How much positive cash flow is enough?
Positive cash flow is a great thing, but how much is enough? Obviously, the more cash flow the better, but awesome cash flowing properties don’t exactly grow on trees. It really is a personal decision on how high of a return is needed to justify spending a lot of cash on a rental property.
Besides cash flow, it is important to know what your return on your money is. You could have $100,000 cash invested into a deal or $20,000 cash invested. If you make $500 per month on both deals they are obviously not the same return on the cash invested.
Our cash on cash calculator can help you determine what the actual returns will be on your cash invested. I like to see high returns on my rental properties; over 20% cash on cash. Some people would be happy with 15%, 10%, or even 5% returns on their cash.
I also think you need to determine how much cash flow per month is enough. If you only invest a small amount of cash, then you could have skyrocketing cash on cash returns, but only a small amount of cash flow.
Much of this determination will depend on your financial stability. Do you have an emergency fund? Do you have cash reserves for each rental property? Is $100 a month enough or do you need $200 or $500 to build up your cash?
The great thing about rental properties is they produce higher returns than the cash on cash returns. Besides cash flow, you will have equity pay down, tax benefits, and HOPEFULLY appreciation.
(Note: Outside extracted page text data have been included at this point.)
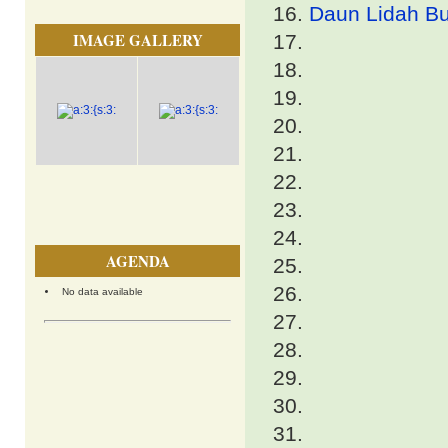
Daun Lidah Bu
IMAGE GALLERY
AGENDA
No data available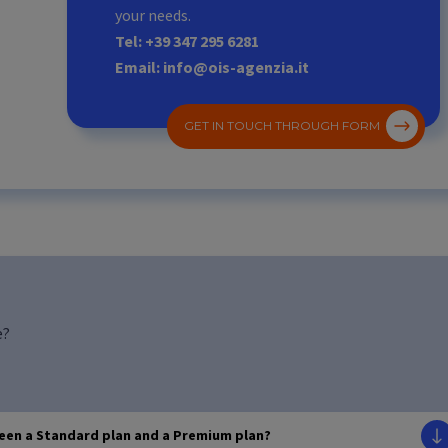
your needs.
Tel: +39 347 295 6281
Email: info@ois-agenzia.it
GET IN TOUCH THROUGH FORM
e?
ween a Standard plan and a Premium plan?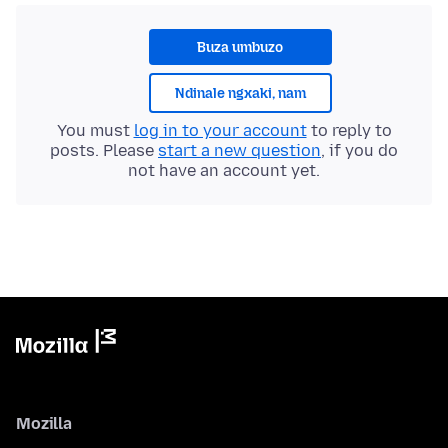
Buza umbuzo
Ndinale ngxaki, nam
You must
log in to your account
to reply to
posts. Please
start a new question
, if you do
not have an account yet.
Mozilla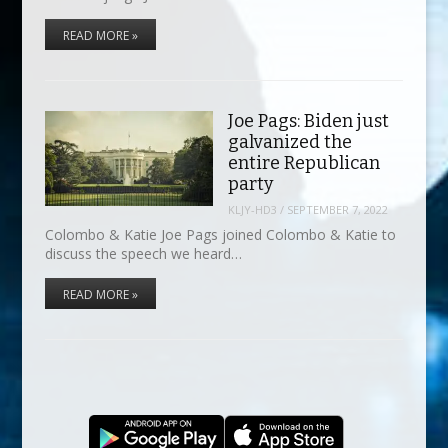
READ MORE »
Joe Pags: Biden just
galvanized the
entire Republican
party
KLJY-HD3
/
SEPTEMBER 7, 2022
Colombo & Katie Joe Pags joined Colombo & Katie to
discuss the speech we heard…
READ MORE »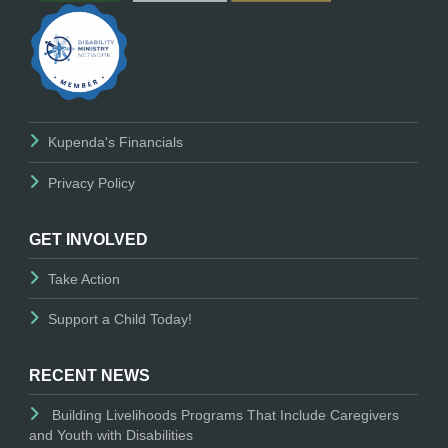
Kupenda's Financials
Privacy Policy
GET INVOLVED
Take Action
Support a Child Today!
RECENT NEWS
Building Livelihoods Programs That Include Caregivers
and Youth with Disabilities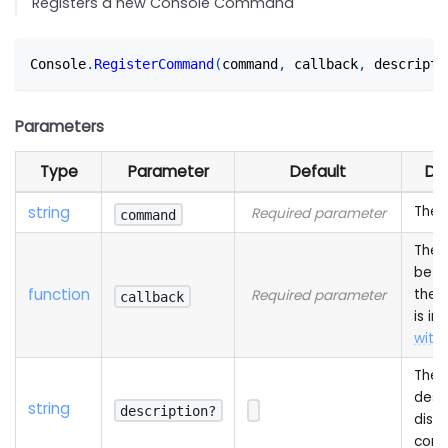
Registers a new Console Command
Console
.
RegisterCommand
(
command
,
 callback
,
 descripti
Parameters
Type
Parameter
Default
De
string
The
Required parameter
command
The 
be c
function
the
Required parameter
callback
is in
with 
The
descr
string
description?
displ
cons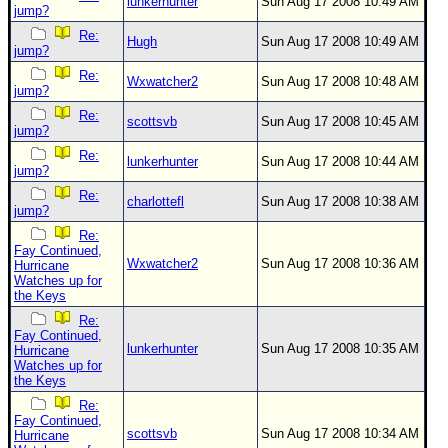
lunkerhunter
Sun Aug 17 2008 10:49 AM
jump?
Re:
Hugh
Sun Aug 17 2008 10:49 AM
jump?
Re:
Wxwatcher2
Sun Aug 17 2008 10:48 AM
jump?
Re:
scottsvb
Sun Aug 17 2008 10:45 AM
jump?
Re:
lunkerhunter
Sun Aug 17 2008 10:44 AM
jump?
Re:
charlottefl
Sun Aug 17 2008 10:38 AM
jump?
Re:
Fay Continued,
Wxwatcher2
Sun Aug 17 2008 10:36 AM
Hurricane
Watches up for
the Keys
Re:
Fay Continued,
lunkerhunter
Sun Aug 17 2008 10:35 AM
Hurricane
Watches up for
the Keys
Re:
Fay Continued,
scottsvb
Sun Aug 17 2008 10:34 AM
Hurricane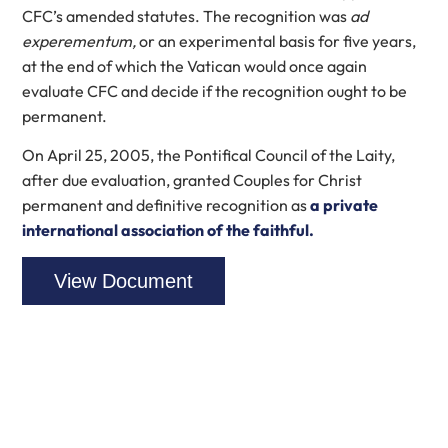
CFC’s amended statutes. The recognition was
ad
experementum,
or an experimental basis for five years,
at the end of which the Vatican would once again
evaluate CFC and decide if the recognition ought to be
permanent.
On April 25, 2005, the Pontifical Council of the Laity,
after due evaluation, granted Couples for Christ
permanent and definitive recognition as
a private
international association of the faithful.
View Document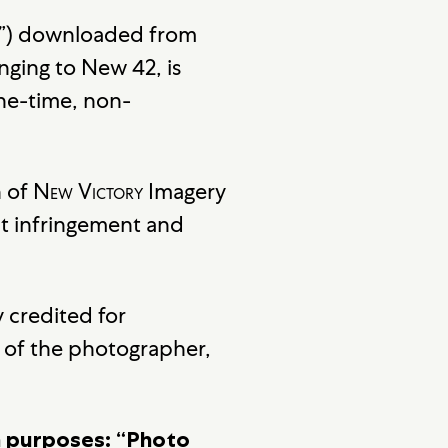
ery”) downloaded from
nging to New 42, is
one-time, non-
n of
New Victory
Imagery
t infringement and
 credited for
ht of the photographer,
on purposes: “Photo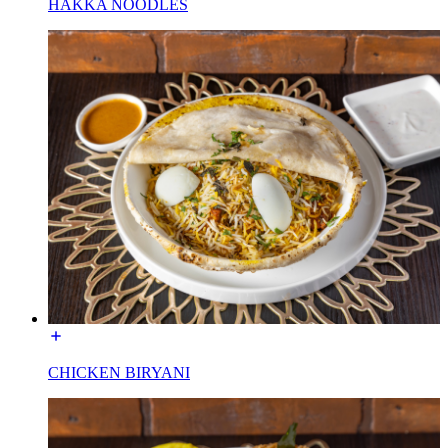
HAKKA NOODLES
CHICKEN BIRYANI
Plus if you buy rental properties below market value, you will walk into the deal with a lot of equity.
How much cash flow do I need?
While it is hard for me to tell you how much cash flow you need, I can tell you how much cash flow I look for. On my residential rentals, I would look for $400 to $500 a month in cash flow on properties I was buying for around $100,000.
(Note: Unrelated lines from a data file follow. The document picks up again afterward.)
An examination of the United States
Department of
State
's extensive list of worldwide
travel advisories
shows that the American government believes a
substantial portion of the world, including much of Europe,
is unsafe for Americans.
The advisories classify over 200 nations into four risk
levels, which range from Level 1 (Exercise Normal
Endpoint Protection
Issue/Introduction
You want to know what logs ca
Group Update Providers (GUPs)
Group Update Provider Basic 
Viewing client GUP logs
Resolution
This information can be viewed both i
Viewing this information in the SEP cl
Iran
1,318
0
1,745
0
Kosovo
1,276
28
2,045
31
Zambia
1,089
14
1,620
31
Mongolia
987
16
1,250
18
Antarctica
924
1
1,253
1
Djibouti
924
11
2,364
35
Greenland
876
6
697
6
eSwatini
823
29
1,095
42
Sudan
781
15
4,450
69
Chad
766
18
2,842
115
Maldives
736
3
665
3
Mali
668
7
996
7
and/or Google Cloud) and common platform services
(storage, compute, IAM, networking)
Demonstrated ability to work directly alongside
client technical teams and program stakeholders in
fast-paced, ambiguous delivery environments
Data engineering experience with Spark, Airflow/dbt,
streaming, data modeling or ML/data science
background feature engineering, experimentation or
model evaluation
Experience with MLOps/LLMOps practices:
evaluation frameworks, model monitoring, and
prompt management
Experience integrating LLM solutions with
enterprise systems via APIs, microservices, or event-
I got really good deals and worked really hard to find these properties! That cash flow was after paying all expenses and the mortgage which was typically 20% down. Not every area has these types of properties but they do still exist.
I buy mostly commercial properties now and I do not look at cash flow per property since they are all very unique. Now I look at the cash on cash return or the CAP rate. I have always wanted to make 15% cash on cash return on the money I have invested. That would be after I have stabilized or added value to a property.
I think it is a must that you buy rental properties with positive cash flow. How much positive cash flow you need is a decision you will have to make based on your goals, financial situation, and local market. It is not easy to find great cash-flowing properties, but buying homes below market value is a great way to get started.